# record shop



## jancho

Hello.

How do you say "record shop" in Polish? It is meant to be a shop where you can buy CDs with music.

Here is a picture.

I tried 15 dictionaries.

no suggestion

Thank you.


----------



## NotNow

sklep płytowy


----------



## Agiii

i would rather say 
"sklep muzyczny"


----------



## fragile1

It is hard to say exactly. Because 'sklep muzyczny' could be taken as a music shop in sense instrumentals, 'ksiegarnia muzyczna' it could be taken as a chatr Book and other music books shop.
I would say: sklep z płytami CD, DVD,....


----------



## Virtuose

In my opinion the most current is "sklep muzyczny"


----------



## Greg from Poland

I'd go along with _sklep muzyczny_, although _sklep płytowy_ sounds fine too, and you would definitely be understood.

By the bye, jancho, I don't think anybody here is interested in knowing how many dictionaries you checked


----------



## majlo

Another one for _sklep muzyczny_.  I agree _sklep płytowy  _would be understood as well, but I think it's the first time I've heard that expression.


----------



## arturolczykowski

I would never say "sklep plytowy". I back "sklep muzyczny", but "sklep z plytami" would be my second choice.


Sorry majlo for not following your signature


----------



## majlo

_Sklep płytowy _would be my second choice as well.
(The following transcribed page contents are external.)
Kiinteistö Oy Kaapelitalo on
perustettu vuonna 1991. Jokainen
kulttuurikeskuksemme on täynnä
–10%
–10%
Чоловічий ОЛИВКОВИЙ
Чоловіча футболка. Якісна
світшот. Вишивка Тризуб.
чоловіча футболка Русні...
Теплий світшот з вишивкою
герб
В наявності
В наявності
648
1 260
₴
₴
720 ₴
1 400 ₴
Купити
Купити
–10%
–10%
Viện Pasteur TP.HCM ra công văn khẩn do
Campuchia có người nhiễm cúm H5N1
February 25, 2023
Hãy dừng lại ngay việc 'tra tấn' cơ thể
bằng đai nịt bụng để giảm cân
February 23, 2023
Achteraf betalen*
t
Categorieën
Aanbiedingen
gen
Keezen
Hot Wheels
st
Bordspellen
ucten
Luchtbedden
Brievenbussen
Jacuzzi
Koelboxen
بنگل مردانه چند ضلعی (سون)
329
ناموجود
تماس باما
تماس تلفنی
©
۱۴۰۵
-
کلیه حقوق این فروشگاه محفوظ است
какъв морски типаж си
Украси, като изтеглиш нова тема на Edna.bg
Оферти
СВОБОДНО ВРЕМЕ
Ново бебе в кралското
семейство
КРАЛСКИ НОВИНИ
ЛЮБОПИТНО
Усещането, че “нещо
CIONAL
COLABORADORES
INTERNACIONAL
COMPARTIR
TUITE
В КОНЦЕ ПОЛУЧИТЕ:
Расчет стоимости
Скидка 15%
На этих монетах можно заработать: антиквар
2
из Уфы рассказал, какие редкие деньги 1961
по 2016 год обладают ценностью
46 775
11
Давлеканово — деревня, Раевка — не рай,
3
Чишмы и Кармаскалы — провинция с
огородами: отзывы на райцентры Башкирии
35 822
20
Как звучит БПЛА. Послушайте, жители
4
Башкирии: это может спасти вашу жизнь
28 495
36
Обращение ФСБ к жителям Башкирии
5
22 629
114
Well, Artur, this is not a restricted forum, I believe...


----------



## arturolczykowski

You meant _sklep z płytami_, don't you?


----------



## majlo

Yes, of course. My bad.


----------



## BezierCurve

I just wonder, what would we call a shop with musical instruments then?


----------



## fragile1

BezierCurve said:


> I just wonder, what would we call a shop with musical instruments then?


 
'sklep muzyczny' - ofcourse!

Let's try with 'empik'. Everybody knows there are books, CDs, DVDs, magazines, post cards, and others. I don't think anybody thinks about what it means 'empik'. 
Maybe with this shop would be fine the name, like "XYZ-CDs, DVDs - music stor" or something like that.


----------



## Agiii

in my opinion, "sklep płytowy" is not correct at all. i've never heard it before. if not "sklep muzyczny", which is a perfect solution in this case, although a bit more generall than the english version, then "sklep z płytami".


----------